But this time, the most recent time, I’d told her I wasn’t going to stand for it. She was down that morning and, according to her, begged me not to leave her alone with the child, but I could never recognize the begging as such, because she never came right out and said it. She just said she was feeling down. She lay in the dark bedroom and told me it was bad, really bad, but she didn’t say, I’m thinking about killing myself. She didn’t say, Don’t go to work. She said, “Have a good day.” So I went to work.
I’d been there only a couple of hours when I got a text asking if she should ask her friends from church to watch Dolly while she went to the emergency room, or if I wanted to come home. I told my boss I had to go. I canceled all my appointments — important appointments with money riding on them, our money, Dolly’s money — and I went home. And when I got there, Madeline had changed her mind. “I don’t need to go,” she said, and the truth was that she was probably just embarrassed; that she felt like a hypochondriac, like she shouldn’t have pulled me away from work, even though she was, in fact, considering suicide more seriously than usual. But the way it felt to me was that she had called me away from work simply because she did not want to look after the child. It’s not that she did not love Dolly. She did. And it’s not that she wasn’t, in fact, depressed. She was certainly depressed, and I knew she was depressed. I knew that her depression incapacitated her. I’d seen her lie in bed, staring at the wall, shell-shocked, mouth open, eyes blank, unresponsive. But after I was called away from work and then told, once again, that she did not want to go, it was hard to contain my anger, because it made me wonder if the whole drama had been manufactured just to bring me home. And I didn’t want to come home over some drama that wasn’t real. I did not want her to go upstairs to bed and lie there stunned, motionless, gaze fixed on some invisible horror. If she was going to talk suicide, we were going to the hospital, and that was that. I told her as much. I said, “No. You’re going,” and when she said she didn’t want to, I said I didn’t care. I said, “Pack your shit.”
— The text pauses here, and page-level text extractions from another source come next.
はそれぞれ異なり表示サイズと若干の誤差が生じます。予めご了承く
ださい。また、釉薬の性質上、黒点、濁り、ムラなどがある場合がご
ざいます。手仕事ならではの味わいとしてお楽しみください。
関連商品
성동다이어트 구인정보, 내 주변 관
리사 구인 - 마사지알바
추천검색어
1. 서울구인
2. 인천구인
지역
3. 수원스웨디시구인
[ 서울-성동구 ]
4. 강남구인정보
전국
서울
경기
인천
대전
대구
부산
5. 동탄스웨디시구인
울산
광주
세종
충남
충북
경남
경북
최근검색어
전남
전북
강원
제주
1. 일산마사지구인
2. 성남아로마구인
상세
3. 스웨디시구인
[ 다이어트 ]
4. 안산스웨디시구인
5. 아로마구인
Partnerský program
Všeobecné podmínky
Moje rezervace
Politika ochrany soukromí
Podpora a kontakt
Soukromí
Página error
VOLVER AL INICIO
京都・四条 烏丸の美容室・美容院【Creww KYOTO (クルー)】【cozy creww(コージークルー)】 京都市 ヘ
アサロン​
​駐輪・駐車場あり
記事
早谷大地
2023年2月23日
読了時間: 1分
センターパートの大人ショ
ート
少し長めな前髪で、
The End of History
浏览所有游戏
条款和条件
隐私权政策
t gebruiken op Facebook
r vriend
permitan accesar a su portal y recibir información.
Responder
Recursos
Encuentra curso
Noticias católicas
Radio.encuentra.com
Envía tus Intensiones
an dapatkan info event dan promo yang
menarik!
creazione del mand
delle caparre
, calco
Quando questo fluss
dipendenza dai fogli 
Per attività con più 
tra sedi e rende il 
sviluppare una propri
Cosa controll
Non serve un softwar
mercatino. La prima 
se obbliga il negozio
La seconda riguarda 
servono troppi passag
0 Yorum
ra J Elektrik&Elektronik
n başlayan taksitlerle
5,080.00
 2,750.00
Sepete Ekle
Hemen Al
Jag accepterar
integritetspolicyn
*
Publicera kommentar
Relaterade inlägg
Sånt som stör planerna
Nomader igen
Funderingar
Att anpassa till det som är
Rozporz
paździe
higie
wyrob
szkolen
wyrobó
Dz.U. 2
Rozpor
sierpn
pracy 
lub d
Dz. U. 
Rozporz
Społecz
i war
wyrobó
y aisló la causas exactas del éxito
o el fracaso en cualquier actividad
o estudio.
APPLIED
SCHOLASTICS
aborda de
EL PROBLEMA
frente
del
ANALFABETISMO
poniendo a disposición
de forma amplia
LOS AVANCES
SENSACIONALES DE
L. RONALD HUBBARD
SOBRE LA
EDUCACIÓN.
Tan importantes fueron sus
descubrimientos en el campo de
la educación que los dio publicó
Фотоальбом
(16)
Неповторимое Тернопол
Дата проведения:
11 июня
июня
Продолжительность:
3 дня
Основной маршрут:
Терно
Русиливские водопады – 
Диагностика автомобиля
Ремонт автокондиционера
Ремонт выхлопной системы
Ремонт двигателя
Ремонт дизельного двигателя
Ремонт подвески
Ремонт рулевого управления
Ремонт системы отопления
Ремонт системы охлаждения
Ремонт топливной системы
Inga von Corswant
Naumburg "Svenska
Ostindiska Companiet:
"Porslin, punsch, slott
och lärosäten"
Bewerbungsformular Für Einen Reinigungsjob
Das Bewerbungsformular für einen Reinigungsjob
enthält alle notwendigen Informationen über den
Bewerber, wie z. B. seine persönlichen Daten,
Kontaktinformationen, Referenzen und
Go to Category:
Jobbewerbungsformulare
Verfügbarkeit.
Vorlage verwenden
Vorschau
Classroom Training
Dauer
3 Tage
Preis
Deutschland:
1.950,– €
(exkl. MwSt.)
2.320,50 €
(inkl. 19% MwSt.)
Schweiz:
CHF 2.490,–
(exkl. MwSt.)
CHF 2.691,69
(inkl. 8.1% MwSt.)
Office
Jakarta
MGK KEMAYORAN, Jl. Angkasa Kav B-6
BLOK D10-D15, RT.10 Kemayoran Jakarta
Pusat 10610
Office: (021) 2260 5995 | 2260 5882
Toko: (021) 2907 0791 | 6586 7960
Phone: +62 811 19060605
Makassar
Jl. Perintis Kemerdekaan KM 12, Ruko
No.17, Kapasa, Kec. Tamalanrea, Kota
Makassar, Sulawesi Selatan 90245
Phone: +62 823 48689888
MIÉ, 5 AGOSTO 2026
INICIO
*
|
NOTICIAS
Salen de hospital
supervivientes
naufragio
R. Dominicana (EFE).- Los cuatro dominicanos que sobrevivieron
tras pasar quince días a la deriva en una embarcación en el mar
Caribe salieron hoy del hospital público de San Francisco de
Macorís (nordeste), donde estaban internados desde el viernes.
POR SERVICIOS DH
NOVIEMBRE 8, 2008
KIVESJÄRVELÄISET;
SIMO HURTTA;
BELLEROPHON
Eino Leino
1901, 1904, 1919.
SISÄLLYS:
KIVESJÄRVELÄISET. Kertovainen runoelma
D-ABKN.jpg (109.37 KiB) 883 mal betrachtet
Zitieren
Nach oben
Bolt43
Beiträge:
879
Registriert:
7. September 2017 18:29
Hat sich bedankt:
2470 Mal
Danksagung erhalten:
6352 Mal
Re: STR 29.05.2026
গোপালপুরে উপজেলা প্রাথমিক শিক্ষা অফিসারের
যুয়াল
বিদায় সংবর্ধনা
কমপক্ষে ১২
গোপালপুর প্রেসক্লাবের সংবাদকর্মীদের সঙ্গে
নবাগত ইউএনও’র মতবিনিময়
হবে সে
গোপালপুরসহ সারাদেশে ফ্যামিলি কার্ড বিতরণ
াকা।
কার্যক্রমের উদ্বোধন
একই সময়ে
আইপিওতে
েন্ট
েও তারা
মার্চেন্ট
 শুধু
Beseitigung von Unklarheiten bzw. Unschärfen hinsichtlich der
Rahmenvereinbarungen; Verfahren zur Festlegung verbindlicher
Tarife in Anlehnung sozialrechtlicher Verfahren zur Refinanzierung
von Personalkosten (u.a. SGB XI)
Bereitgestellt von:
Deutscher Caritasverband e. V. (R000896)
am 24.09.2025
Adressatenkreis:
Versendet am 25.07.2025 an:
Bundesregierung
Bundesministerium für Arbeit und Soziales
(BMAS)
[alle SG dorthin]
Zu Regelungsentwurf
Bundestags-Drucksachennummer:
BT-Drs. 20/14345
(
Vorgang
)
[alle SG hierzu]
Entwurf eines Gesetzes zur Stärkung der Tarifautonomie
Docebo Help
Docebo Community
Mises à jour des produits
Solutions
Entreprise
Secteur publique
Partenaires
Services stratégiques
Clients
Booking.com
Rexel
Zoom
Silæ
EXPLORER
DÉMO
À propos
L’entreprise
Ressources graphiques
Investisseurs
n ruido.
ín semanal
She pleaded with me, the child sitting on the carpet a few feet in front of her, old enough now to understand that something was deeply wrong, her eyes fixed on the television nonetheless, as though if she could only keep her eyes fixed on the television, this wouldn’t be happening; as though she could disappear into a video on one of those toy-unboxing channels on YouTube, CookieSwirlC, a woman who never showed more than her fingers, opening L.O.L. Surprise dolls and saying, “Oh, my gosh, this one is super cute,” while my wife assured me that she was probably overreacting. She was probably fine. She just needed some rest. “I promise,” she said. “I’ll be better if I just get some rest.”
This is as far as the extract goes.